Don't really agree that this list could have come about through discussions with engineers at Google, Facebook, etc. The more computers you have the less important it becomes to monitor junk like CPU and memory utilization of individual machines. Host-level CPU usage alerting can't possibly be a "must-have" if there are extremely large distributed systems operating without it.
If you've designed software where the whole service can degrade based on the CPU consumption of a single machine, that right there is your problem and no amount of alerting can help you.
I work at a FAANG and host level cpu is most definitely an alert we page on. Though a single host hitting 100% CPU isn't really a problem in and of itself (our SOP is just to replace the host), its an important sign to watch for other hosts becoming unhealthy. It might be overkill but hey theres mission critical stuff at hand.
For example: if you have a fleet of hosts handling jobs with retries, a bad job could end up being passed host to host killing each host / locking up each one as it gets passed along. And that could happen in minutes while replacing and deploying and bootstrapping a new host takes longer. So by the time your automated system detects, removes, and spins up a new host everything is on fire.

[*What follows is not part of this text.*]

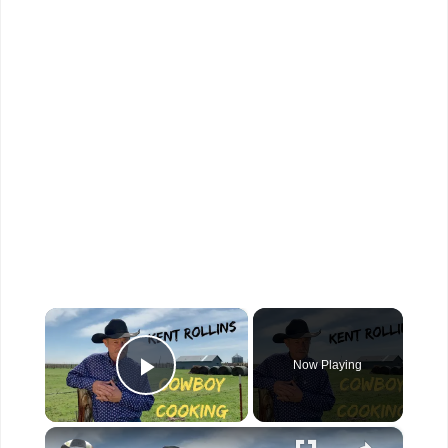
×
Now Playing
Play Video
×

Could you mention which FAANG so I can avoid applying or a job there? Large-scale software systems _must_ be designed to serve through local resource exhaustion. If you are paging on resource exhaustion of single host you are just paying the interest on your technical debt by drawing down your SREs' quality of life.
I stand by my beef with this article. The statement that "I've talked with engineers at Google [and concluded that a thing Google wouldn't tolerate is a must-have]" doesn't make sense. What I get from this article is you can talk with engineers at Google without learning anything.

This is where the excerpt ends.